Pomoc od święta
W co trzeciej skontrolowanej przez Narodowy Fundusz Zdrowia placówce udzielającej nocnej i świątecznej opieki zdrowotnej stwierdzono nieprawidłowości. Dotyczyły one m.in. braku odpowiedniej liczby lekarzy.
Jak informuje PAP, pracownicy oddziałów wojewódzkich NFZ skontrolowali w marcu 120 miejsc, w których udzielana jest nocna i świąteczna pomoc zdrowotna.

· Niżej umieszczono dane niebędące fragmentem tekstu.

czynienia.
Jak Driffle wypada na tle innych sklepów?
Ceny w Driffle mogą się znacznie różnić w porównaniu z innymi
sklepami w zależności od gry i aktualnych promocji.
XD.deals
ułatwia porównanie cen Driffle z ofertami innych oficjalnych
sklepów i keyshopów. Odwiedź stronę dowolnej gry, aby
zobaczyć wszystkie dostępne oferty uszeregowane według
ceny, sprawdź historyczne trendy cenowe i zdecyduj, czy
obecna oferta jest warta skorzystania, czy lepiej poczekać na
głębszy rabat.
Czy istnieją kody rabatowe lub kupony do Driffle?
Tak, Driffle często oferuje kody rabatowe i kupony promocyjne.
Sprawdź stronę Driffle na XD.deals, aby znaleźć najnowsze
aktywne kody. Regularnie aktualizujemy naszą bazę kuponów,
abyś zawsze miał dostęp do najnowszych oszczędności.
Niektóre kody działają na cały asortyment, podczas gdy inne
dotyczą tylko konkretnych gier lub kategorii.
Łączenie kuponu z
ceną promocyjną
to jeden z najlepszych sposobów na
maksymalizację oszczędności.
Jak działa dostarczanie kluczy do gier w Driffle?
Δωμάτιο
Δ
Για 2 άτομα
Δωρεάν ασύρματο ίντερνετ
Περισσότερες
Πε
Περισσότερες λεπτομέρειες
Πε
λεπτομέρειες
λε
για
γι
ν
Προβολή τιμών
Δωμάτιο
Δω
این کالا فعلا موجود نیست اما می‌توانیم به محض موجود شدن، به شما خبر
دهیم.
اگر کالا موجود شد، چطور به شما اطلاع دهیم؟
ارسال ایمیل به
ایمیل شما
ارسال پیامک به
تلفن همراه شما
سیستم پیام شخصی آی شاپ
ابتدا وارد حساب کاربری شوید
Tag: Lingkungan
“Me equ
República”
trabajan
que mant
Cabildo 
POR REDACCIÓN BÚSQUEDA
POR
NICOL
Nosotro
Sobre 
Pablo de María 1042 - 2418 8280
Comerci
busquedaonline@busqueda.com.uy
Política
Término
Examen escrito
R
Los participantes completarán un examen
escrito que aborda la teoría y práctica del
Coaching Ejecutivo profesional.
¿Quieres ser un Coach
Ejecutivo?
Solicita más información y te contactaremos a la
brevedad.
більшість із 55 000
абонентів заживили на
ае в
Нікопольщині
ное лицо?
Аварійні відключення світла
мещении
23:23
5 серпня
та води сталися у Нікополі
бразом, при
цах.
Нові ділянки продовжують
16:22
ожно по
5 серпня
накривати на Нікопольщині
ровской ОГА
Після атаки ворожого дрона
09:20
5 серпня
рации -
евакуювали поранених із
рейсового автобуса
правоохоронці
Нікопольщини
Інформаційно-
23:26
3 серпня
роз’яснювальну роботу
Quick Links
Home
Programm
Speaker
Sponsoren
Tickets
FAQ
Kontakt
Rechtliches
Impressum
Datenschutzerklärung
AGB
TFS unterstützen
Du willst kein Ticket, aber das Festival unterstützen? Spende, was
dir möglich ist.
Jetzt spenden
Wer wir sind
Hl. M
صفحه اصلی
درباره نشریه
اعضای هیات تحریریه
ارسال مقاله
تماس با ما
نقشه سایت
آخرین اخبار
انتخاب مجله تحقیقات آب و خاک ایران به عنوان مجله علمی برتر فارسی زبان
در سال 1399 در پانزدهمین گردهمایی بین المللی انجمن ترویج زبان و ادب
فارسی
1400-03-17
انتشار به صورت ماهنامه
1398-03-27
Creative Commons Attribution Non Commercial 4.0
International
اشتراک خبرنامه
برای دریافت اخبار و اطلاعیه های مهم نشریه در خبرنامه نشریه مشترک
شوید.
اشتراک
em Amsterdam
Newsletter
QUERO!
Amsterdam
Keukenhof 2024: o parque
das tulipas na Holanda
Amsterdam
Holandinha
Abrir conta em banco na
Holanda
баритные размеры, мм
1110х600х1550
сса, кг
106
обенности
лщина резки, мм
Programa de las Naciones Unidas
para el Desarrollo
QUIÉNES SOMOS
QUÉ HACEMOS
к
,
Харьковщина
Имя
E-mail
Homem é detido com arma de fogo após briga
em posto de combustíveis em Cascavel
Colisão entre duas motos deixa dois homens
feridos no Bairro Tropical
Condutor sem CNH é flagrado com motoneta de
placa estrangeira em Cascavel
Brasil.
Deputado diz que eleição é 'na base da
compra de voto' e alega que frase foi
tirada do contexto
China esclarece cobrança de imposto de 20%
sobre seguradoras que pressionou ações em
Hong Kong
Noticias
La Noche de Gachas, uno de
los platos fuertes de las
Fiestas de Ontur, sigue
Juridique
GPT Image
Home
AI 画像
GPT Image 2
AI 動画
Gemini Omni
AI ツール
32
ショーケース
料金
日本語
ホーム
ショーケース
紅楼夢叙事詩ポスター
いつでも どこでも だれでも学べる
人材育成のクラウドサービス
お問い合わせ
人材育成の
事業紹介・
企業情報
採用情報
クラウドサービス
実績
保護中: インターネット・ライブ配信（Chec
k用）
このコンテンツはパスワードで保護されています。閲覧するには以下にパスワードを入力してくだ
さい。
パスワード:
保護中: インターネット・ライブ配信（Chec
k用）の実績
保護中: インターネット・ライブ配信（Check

Wykryte nieprawidłowości dotyczyły m.in. braku wymaganej liczby lekarzy oraz zadeklarowanego dodatkowego zespołu lekarsko-pielęgniarskiego. W 32,5 proc. przychodni liczba lekarzy była niezgodna z zadeklarowaną w umowie; w przypadku pielęgniarek dotyczyło to 27,5 proc. placówek. Ponadto, w 7 miejscach (ponad 5 proc.) lekarze udzielali świadczeń w ramach dwóch różnych umów (np. umowy SOR oraz nocnej i świątecznej opieki medycznej). Zdarzało się, że ten sam zespół lekarsko-pielęgniarski jednocześnie zabezpieczał dwa miejsca udzielania świadczeń.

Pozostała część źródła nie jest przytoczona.